_Exercise description_: Whenever a line in the records below contains "室あたり大人", pick it out.

_Information_:
—————
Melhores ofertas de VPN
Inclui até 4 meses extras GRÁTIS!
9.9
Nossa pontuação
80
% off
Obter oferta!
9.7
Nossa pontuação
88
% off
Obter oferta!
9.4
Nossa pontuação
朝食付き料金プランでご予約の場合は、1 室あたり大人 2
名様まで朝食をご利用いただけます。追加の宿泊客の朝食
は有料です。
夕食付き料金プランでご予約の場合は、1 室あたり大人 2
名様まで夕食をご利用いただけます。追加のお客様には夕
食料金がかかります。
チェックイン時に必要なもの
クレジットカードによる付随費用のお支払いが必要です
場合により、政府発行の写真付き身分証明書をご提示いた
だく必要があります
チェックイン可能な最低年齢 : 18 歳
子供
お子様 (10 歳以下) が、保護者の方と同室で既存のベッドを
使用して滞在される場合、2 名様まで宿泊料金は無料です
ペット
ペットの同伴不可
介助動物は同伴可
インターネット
—————
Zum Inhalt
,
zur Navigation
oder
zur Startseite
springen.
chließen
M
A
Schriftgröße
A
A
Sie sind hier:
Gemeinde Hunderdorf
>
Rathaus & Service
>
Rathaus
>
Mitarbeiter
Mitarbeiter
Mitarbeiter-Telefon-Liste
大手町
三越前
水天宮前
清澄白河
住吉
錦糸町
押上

—————
_Response_:
朝食付き料金プランでご予約の場合は、1 室あたり大人 2
夕食付き料金プランでご予約の場合は、1 室あたり大人 2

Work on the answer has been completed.